* _Exercise prompt_: What lines below contain the string "repair"? List them all.

Stored data entries
= = =

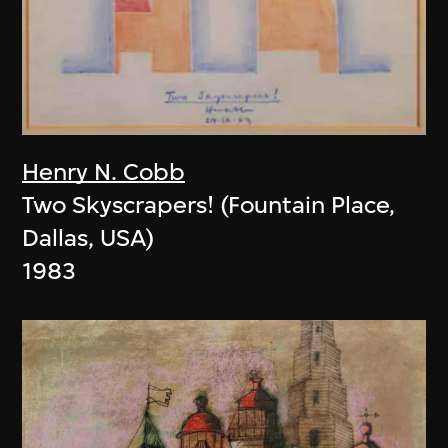
Henry N. Cobb
Two Skyscrapers! (Fountain Place,
Dallas, USA)
1983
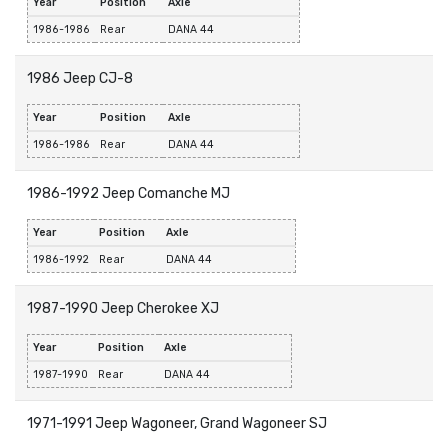
Year
Position
Axle
1986-1986
Rear
DANA 44
1986 Jeep CJ-8
Year
Position
Axle
1986-1986
Rear
DANA 44
1986-1992 Jeep Comanche MJ
Year
Position
Axle
1986-1992
Rear
DANA 44
1987-1990 Jeep Cherokee XJ
Year
Position
Axle
1987-1990
Rear
DANA 44
1971-1991 Jeep Wagoneer, Grand Wagoneer SJ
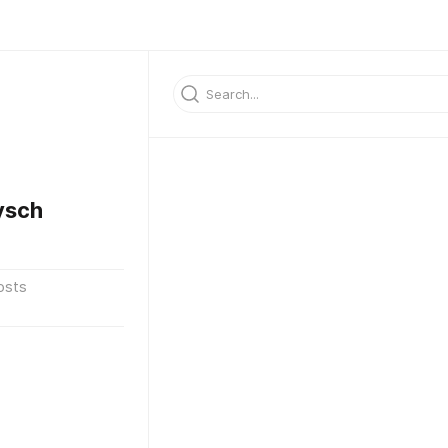
ysch
osts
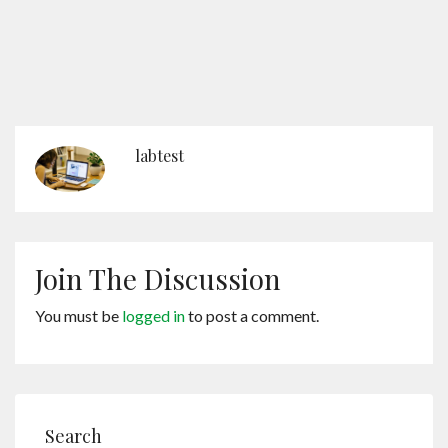
labtest
Join The Discussion
You must be
logged in
to post a comment.
Search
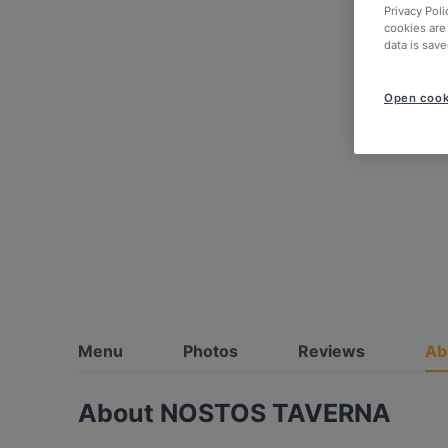
Privacy Poli
cookies are
data is save
Open cook
Menu
Photos
Reviews
Ab
About NOSTOS TAVERNA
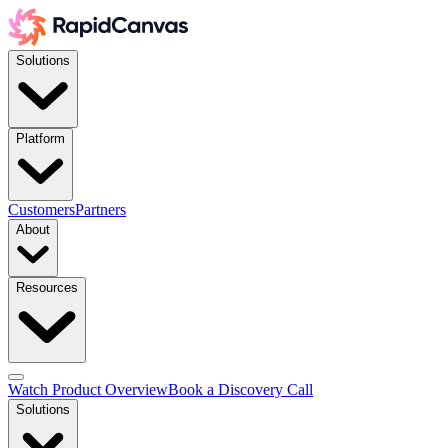
Solutions
Platform
Customers
Partners
About
Resources
Watch Product Overview
Book a Discovery Call
Solutions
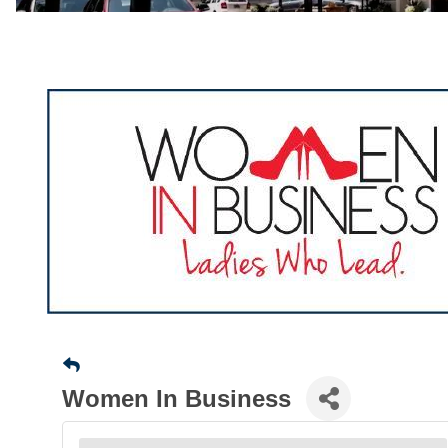
Women In Business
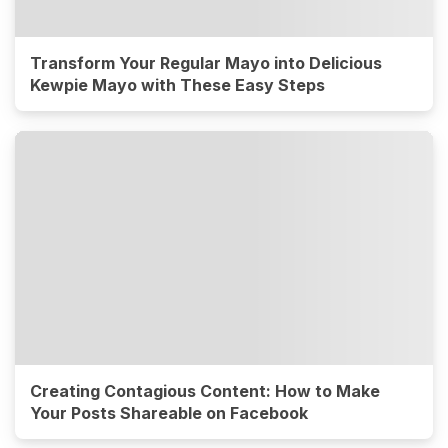
Transform Your Regular Mayo into Delicious
Kewpie Mayo with These Easy Steps
Creating Contagious Content: How to Make
Your Posts Shareable on Facebook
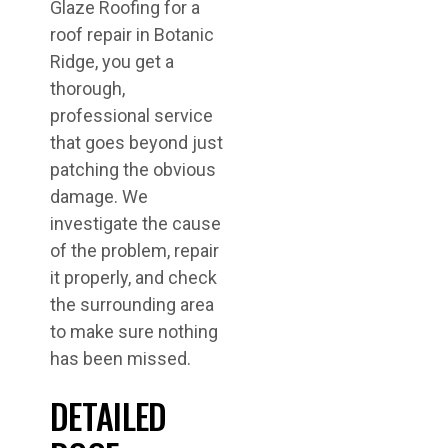
Glaze Roofing for a
roof repair in Botanic
Ridge, you get a
thorough,
professional service
that goes beyond just
patching the obvious
damage. We
investigate the cause
of the problem, repair
it properly, and check
the surrounding area
to make sure nothing
has been missed.
DETAILED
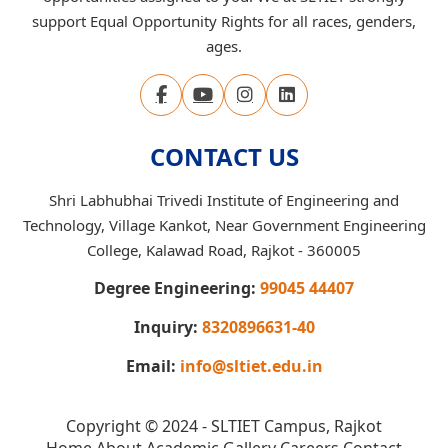
support Equal Opportunity Rights for all races, genders,
ages.
CONTACT US
Shri Labhubhai Trivedi Institute of Engineering and
Technology, Village Kankot, Near Government Engineering
College, Kalawad Road, Rajkot - 360005
Degree Engineering:
99045 44407
Inquiry:
8320896631-40
Email:
info@sltiet.edu.in
Copyright © 2024 - SLTIET Campus, Rajkot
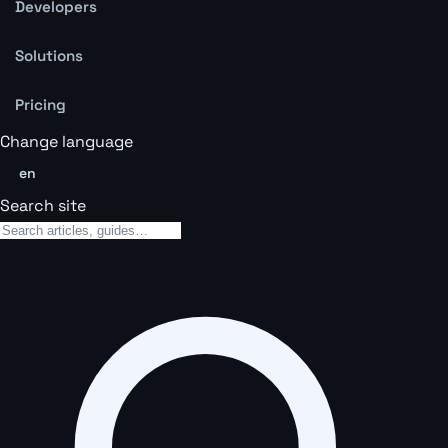
Developers
Solutions
Pricing
Change language
en
Search site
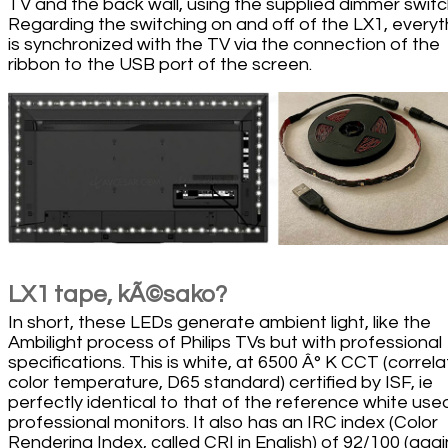
TV and the back wall, using the supplied dimmer switc
Regarding the switching on and off of the LX1, everyt
is synchronized with the TV via the connection of the
ribbon to the USB port of the screen.
LX1 tape, kÃ©sako?
In short, these LEDs generate ambient light, like the
Ambilight process of Philips TVs but with professional
specifications. This is white, at 6500 Â° K CCT (correl
color temperature, D65 standard) certified by ISF, ie
perfectly identical to that of the reference white use
professional monitors. It also has an IRC index (Color
Rendering Index, called CRI in English) of 92/100 (agai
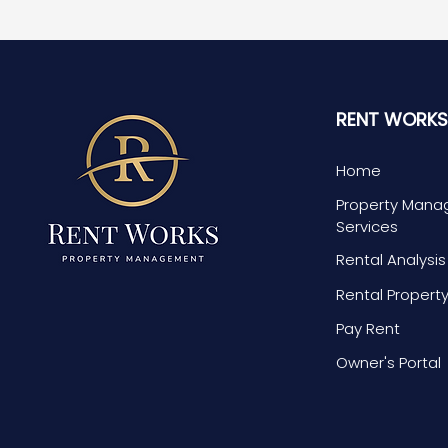
RENT WORK
Home
Property Man
Services
Rental Analysi
Rental Propert
Pay Rent
Owner's Portal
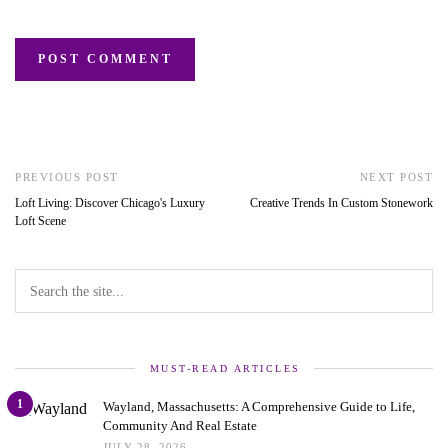
PREVIOUS POST
NEXT POST
Loft Living: Discover Chicago's Luxury
Creative Trends In Custom Stonework
Loft Scene
MUST-READ ARTICLES
1
Wayland, Massachusetts: A Comprehensive Guide to Life,
Community And Real Estate
JULY 28, 2026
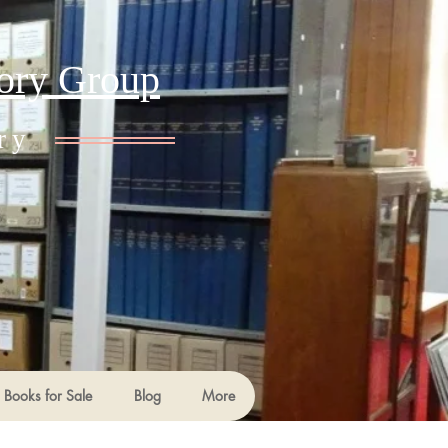
tory Group
ry
Books for Sale
Blog
More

= = =

* _Task answer_:
roof repair in Botanic
of the problem, repair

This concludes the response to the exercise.